I need to estimate the value of X (unknown) when I know only the value for Y. To do this I have a list of other occurrences of X and Y, and I have to determining any pattern in the correlation of X to Y. Although X and Y are not totally random, there is no definite or consistent correlation other than there is a tendency for the value of X to be larger if Y is larger. The best that can be hoped for is as accurate a guess as possible. Here is an example:
1. X = 380 Y = 320
2. X = 840 Y = 5500
3. X = 5176 Y = 499
4. X = 5315 Y = 1074
5. X = 6484 Y = 140
6. X = 7244 Y = 5002
7. X = 10950 Y = 1104
8. X = 11040 Y = 279
9. X = 16791 Y = 3001
10. X = 17096 Y = 2788
11. X = 20700 Y = 9194
12. X = 169901 Y = 20886
13. X = 178322 Y = 94437
14. X = 184739 Y = 1198
15. X = 525257 Y = 29129
X = ? if Y = 1198
X = ? if Y = 8062
X = ? if Y = 31419
As a non-expert, at the moment my best guess at the Xs involves the following process: I divide X by Y for all known values, in the example above this gives results ranging from 0.15 (No.2) to 154.21 (No. 14). I then find the median value across the sample set, in the example above this is 6.13 (represented by No. 10). I then apply this value to Y in the case of unknown X, so in this case I would estimate the 3 unknown Xs to be 7346 and 49420 and 192599.
I have two questions.
a) My simple method gets within +-50% in 60% of cases (the actual data sets are larger than the small example above, with anything from 50 to 500 known X and Ys). Is there a more advanced approach that would give more accurate estimates?

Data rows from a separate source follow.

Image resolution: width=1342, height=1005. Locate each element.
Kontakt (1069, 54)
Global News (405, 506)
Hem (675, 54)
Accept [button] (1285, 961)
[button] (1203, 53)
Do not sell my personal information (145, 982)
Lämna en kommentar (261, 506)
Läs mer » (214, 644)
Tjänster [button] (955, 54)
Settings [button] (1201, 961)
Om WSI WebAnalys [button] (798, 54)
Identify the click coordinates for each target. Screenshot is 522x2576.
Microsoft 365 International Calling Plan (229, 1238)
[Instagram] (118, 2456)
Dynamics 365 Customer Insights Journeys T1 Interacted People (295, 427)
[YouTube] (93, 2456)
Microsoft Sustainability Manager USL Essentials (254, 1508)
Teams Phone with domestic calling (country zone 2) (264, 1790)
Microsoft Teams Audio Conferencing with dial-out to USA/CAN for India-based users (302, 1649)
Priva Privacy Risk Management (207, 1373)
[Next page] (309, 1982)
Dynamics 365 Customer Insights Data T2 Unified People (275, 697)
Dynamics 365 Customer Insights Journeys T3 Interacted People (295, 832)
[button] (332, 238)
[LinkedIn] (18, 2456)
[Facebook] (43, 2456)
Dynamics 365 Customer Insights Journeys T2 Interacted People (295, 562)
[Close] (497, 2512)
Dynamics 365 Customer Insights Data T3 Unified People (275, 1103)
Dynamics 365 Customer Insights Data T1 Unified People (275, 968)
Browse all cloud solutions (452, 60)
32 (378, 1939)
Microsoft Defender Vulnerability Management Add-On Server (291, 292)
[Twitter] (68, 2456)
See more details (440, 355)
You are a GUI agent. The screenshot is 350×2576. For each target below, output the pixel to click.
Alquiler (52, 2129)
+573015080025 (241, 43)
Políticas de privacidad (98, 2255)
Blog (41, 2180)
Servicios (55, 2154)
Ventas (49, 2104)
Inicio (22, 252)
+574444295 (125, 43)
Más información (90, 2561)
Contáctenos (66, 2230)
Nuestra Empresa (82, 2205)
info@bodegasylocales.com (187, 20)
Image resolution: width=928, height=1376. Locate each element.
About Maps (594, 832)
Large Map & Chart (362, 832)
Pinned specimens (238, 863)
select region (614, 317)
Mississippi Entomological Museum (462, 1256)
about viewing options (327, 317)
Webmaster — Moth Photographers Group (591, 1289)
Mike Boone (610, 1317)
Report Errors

b) If I have to use a formula for estimating 100 unknown X's, and my goal is to get, say, 75% of my estimates to within, say, +-50%. As all values are positive, the most my result can be in error on the negative side is close to -100%, but my method can easily give errors on the positive side in excess of +100%, +200%, even 1,000%. So the scope for positive error is unlimited while the scope for negative error is limited to -100%. Can this fact be harnessed to improve the statistical accuracy and get more results within my target tolerance range?
For practical purposes any suggestions or solutions ideally need to be executable on Excel.
Thank you in advance for your patience with this problem and any help.